In 2025, the Owens Art Gallery requested the loan of this painting for their exhibition, Art = Work, which featured the art of Mount Allison University alumnae. In order to show the painting at its best, its condition required some professional attention. Over more than a century and a half, time had taken its toll – the painting was obscured by a fine layer of dirt embedded in a yellowed varnish and visually distracting cracks in the paint layer.
Thanks to Jane Tisdale, Fine Arts Conservator at the Owens Art Gallery, this painting received careful treatment and is now in a state much closer to what the artist originally intended.

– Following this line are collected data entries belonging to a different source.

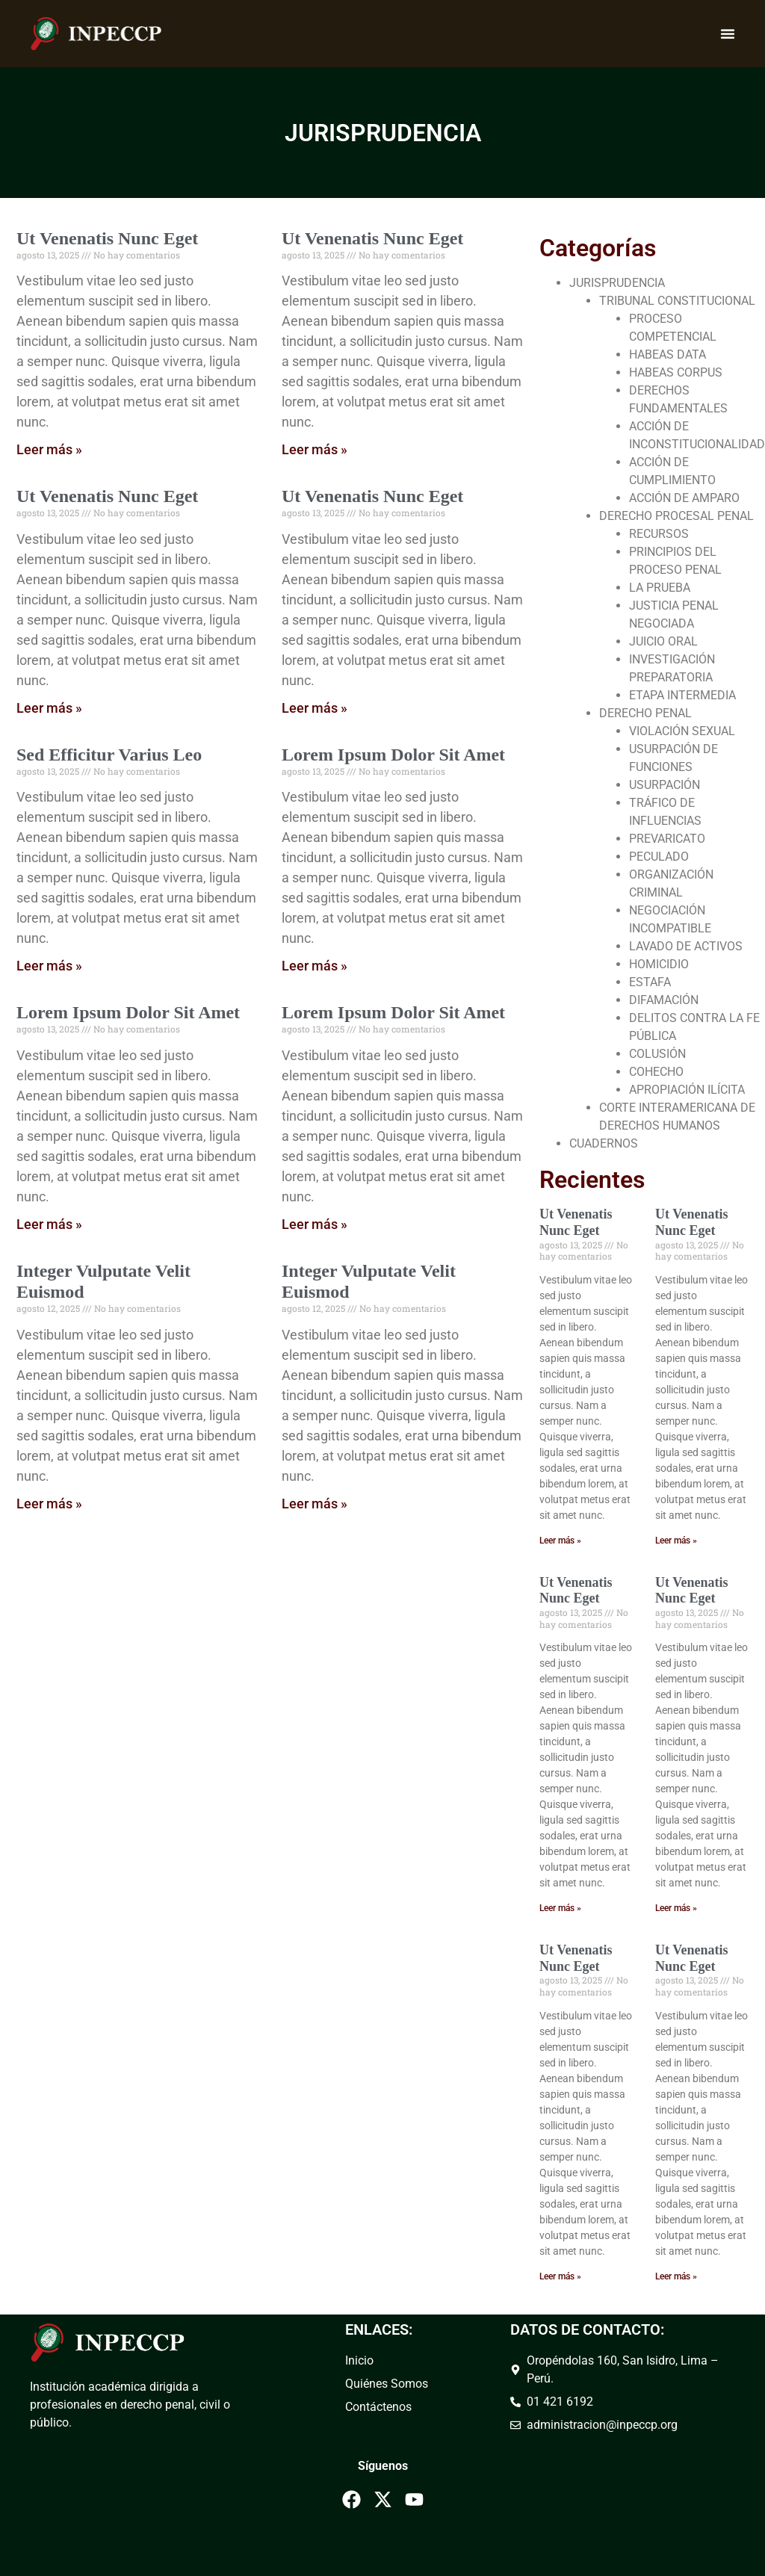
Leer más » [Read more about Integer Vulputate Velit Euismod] (49, 1503)
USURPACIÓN (664, 785)
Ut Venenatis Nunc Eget (107, 238)
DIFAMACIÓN (664, 1000)
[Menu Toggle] (727, 33)
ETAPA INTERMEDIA (682, 695)
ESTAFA (650, 982)
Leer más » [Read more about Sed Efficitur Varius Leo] (49, 965)
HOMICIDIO (659, 964)
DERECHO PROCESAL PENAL (676, 516)
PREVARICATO (667, 839)
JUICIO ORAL (663, 641)
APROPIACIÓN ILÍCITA (687, 1090)
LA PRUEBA (659, 587)
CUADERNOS (603, 1143)
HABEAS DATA (667, 354)
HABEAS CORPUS (675, 372)
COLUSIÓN (657, 1054)
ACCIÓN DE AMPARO (684, 498)
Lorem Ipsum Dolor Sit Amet (393, 754)
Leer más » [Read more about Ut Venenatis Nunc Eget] (49, 449)
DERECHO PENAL (645, 713)
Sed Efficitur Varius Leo (109, 754)
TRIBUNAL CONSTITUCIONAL (677, 301)
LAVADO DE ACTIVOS (686, 946)
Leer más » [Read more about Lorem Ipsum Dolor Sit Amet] (314, 965)
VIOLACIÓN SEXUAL (682, 731)
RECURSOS (659, 534)
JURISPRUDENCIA (617, 283)
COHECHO (656, 1072)
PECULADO (659, 856)
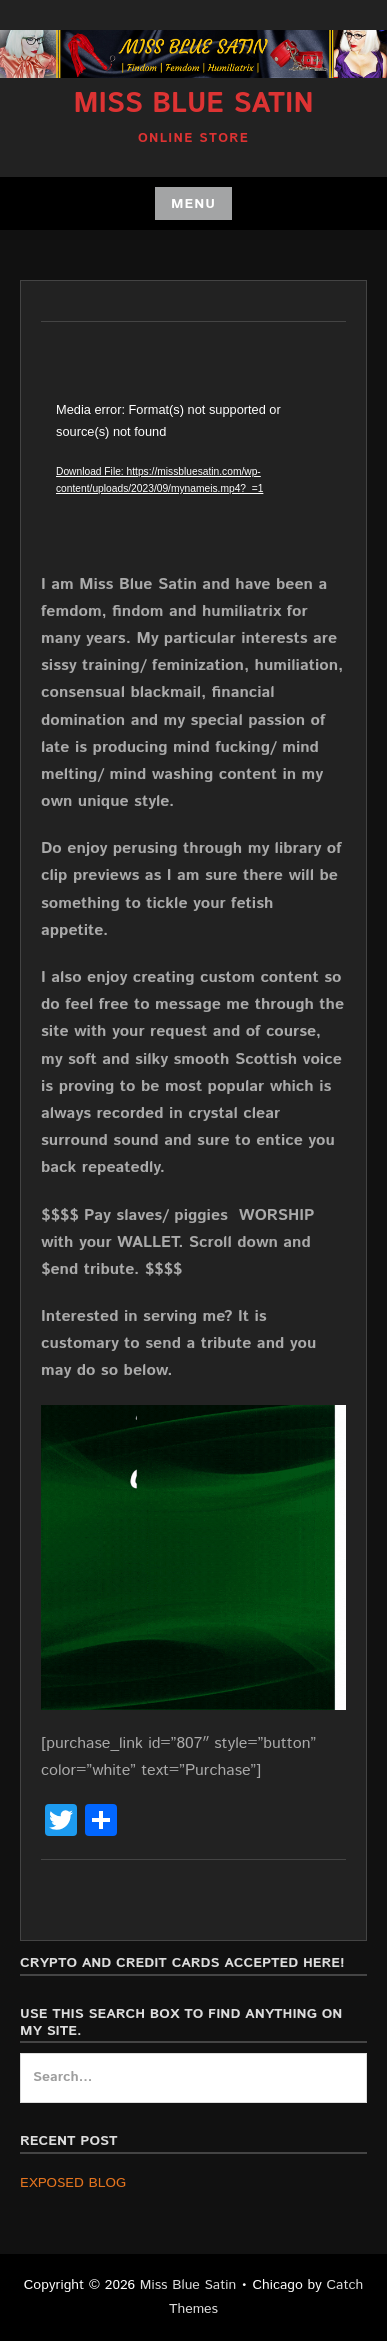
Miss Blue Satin (193, 104)
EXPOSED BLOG (73, 2183)
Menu (193, 204)
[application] (193, 485)
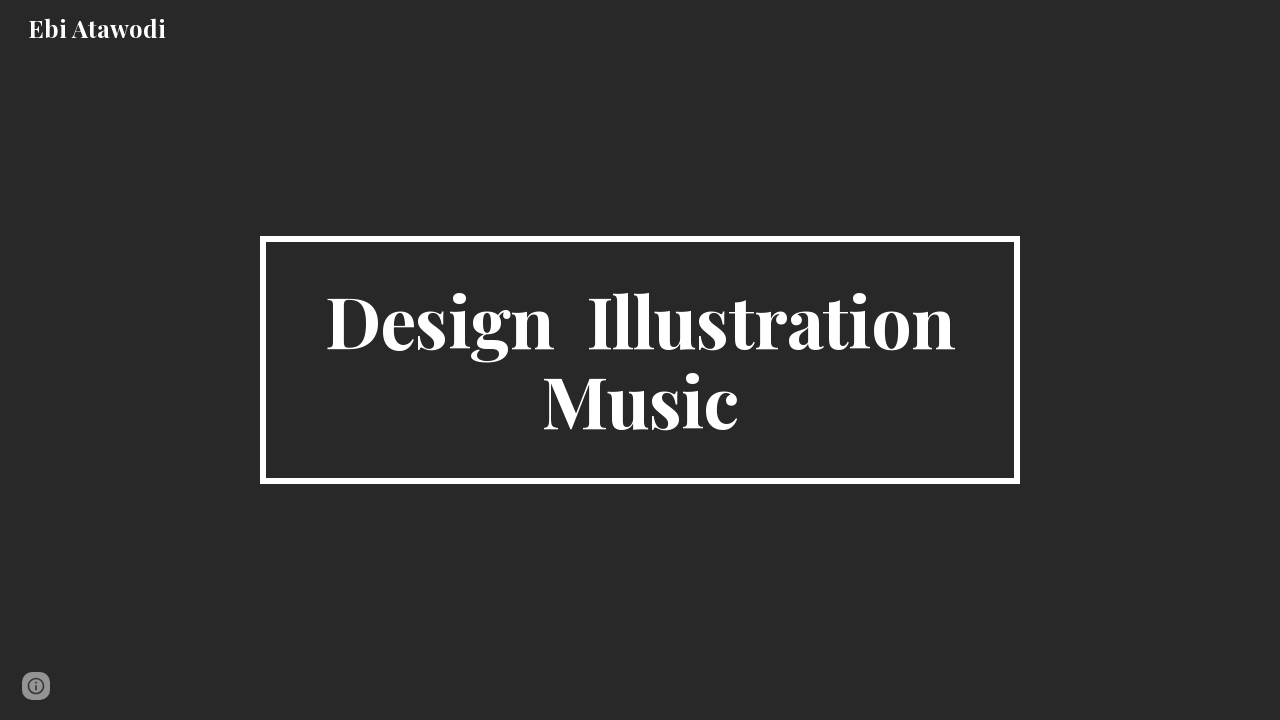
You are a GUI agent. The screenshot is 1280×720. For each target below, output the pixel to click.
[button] (36, 686)
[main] (640, 360)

To achieve this transformation, after appropriate examination and testing, the surface dirt was removed, as well as the dust on the back of the canvas. The yellowed varnish was slowly removed and then careful inpainting of the damaged cracked paint was undertaken with dry pigment in resin.
Finally, a protective non-yellowing coating was applied to the surface and a backing board was attached on the reverse side when the painting was put back into the frame. To improve the appearance of the frame, some chipped and scratched areas were also inpainted with watercolour.